◆ EXERCISE AIM:
Copy each line of the entries that includes the word "nach".

*** Opening of PROVIDED ENTRIES ***

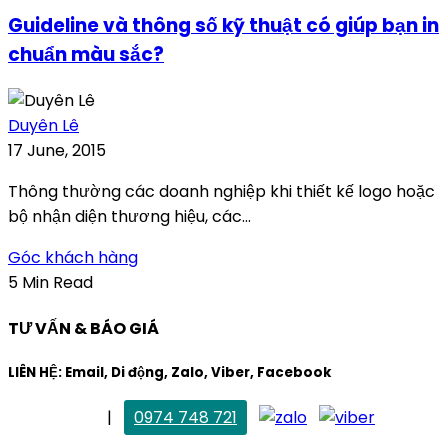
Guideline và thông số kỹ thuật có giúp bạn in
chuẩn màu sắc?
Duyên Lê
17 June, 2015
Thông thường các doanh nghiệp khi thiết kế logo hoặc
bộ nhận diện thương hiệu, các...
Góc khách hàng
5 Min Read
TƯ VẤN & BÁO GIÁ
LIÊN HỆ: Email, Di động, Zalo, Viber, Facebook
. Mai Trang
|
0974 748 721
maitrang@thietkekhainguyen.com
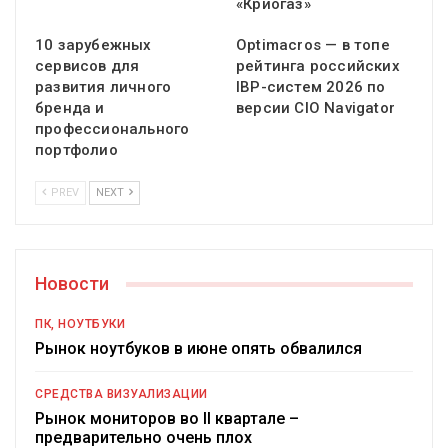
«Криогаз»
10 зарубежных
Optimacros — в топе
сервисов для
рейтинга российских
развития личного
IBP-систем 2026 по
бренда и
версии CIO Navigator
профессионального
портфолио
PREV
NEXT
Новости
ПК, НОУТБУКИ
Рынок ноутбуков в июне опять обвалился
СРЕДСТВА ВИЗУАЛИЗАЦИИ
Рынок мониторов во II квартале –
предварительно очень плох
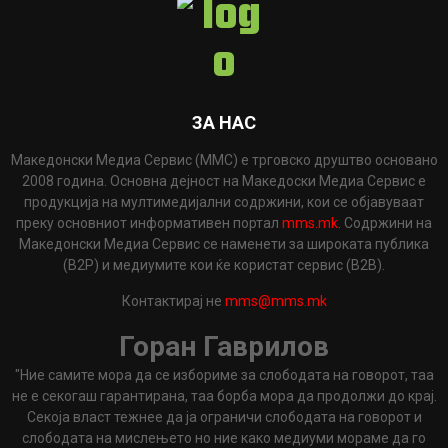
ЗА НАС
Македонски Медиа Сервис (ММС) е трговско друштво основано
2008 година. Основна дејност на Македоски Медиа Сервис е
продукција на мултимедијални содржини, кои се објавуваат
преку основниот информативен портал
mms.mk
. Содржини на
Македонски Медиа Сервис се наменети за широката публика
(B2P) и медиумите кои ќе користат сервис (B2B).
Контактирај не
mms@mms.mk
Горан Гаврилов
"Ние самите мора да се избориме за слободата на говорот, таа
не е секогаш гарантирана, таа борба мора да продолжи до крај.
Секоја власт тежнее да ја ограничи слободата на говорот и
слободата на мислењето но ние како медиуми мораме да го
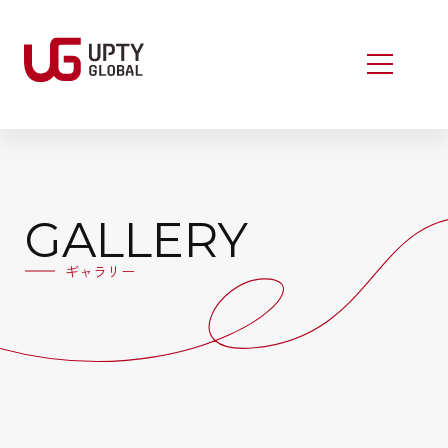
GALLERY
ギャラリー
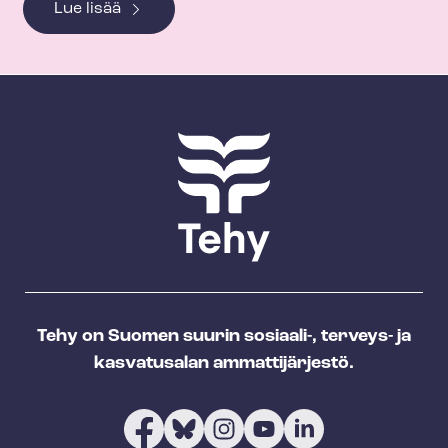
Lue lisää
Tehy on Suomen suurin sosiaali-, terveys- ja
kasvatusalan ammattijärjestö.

*** Close of PROVIDED ENTRIES ***
*** Opening of PROVIDED ENTRIES ***

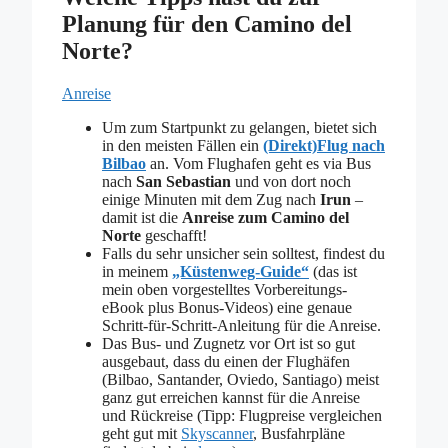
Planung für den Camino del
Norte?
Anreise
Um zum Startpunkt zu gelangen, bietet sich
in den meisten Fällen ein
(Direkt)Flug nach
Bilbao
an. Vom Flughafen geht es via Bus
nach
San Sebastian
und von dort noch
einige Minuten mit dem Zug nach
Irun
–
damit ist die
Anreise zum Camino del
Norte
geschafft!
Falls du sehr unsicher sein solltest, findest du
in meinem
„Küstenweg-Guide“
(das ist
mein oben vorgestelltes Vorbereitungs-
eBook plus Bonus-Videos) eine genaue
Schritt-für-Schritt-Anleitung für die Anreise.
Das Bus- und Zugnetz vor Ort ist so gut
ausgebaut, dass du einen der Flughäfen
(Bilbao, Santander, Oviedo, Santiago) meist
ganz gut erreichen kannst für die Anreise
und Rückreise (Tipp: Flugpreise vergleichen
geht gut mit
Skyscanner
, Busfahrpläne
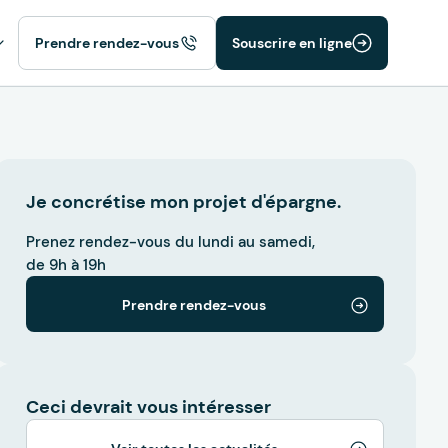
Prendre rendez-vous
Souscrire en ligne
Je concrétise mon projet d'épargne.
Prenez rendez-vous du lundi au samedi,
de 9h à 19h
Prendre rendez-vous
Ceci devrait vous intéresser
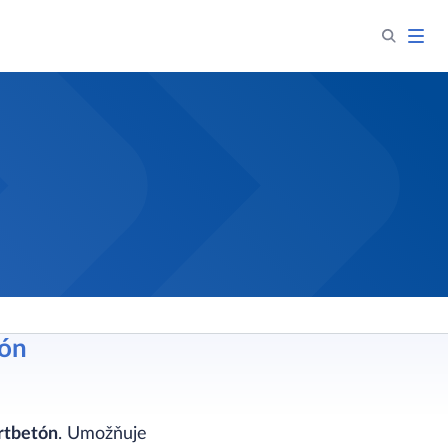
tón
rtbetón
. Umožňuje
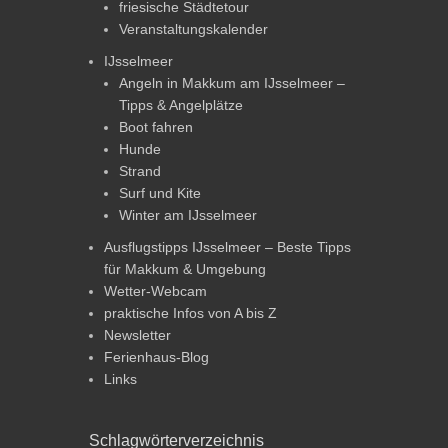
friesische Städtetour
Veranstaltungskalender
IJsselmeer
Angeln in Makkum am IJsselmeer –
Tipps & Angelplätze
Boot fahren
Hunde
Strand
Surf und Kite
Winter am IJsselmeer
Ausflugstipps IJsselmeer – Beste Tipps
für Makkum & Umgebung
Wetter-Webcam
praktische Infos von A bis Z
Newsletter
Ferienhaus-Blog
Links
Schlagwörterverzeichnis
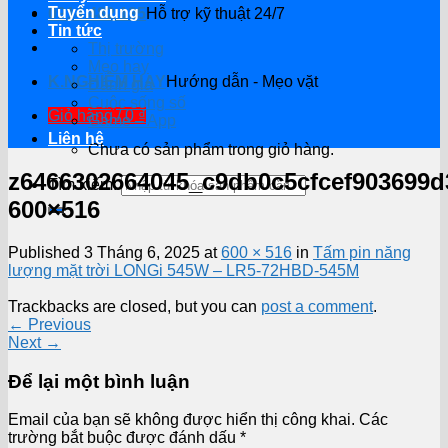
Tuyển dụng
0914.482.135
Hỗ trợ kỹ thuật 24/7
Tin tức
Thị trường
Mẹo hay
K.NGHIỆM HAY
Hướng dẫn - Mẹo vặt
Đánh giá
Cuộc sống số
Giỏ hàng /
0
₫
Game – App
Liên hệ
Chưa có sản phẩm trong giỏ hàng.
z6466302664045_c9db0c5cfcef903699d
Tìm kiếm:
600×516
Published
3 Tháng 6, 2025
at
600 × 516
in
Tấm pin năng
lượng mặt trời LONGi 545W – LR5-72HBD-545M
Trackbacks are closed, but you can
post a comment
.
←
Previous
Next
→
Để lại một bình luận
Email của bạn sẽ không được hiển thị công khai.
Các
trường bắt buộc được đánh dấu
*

*** Close of PROVIDED ENTRIES ***
*** Opening of PROVIDED ENTRIES ***

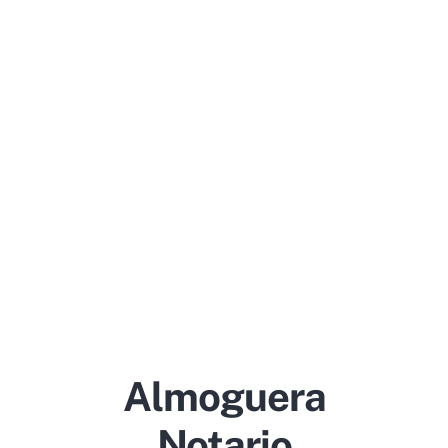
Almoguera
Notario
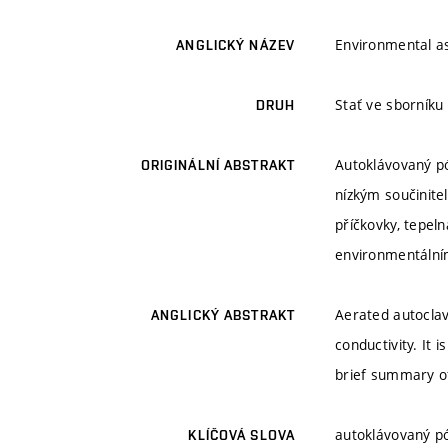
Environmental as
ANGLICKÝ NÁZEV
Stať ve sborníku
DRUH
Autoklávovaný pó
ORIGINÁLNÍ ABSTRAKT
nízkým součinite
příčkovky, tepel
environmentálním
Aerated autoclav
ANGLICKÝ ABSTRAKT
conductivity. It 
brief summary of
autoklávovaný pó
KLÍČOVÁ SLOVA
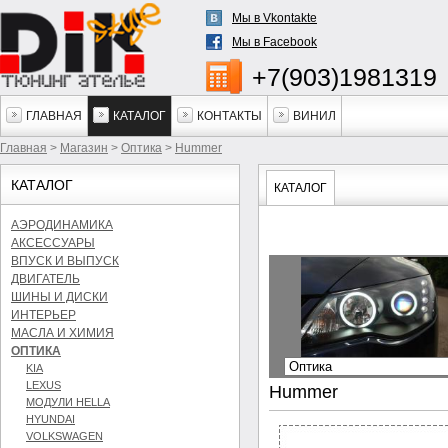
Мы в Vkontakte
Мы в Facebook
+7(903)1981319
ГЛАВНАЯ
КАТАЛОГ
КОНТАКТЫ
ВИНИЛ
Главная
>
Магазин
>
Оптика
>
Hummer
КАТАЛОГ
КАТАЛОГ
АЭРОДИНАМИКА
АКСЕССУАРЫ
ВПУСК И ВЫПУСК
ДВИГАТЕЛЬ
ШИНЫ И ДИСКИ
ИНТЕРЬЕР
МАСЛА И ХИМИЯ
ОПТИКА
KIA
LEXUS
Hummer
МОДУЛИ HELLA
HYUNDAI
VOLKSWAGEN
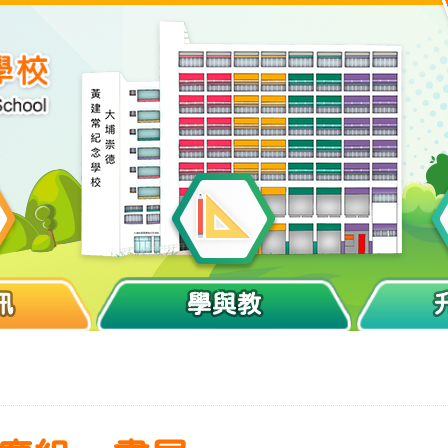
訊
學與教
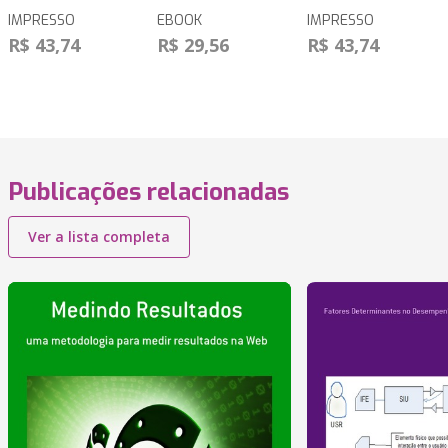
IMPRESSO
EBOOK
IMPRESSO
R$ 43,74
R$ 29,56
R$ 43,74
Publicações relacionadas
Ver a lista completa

*** Close of PROVIDED ENTRIES ***

◆ RESPONSE TO THIS EXERCISE:
(Direkt)Flug nach
nach
einige Minuten mit dem Zug nach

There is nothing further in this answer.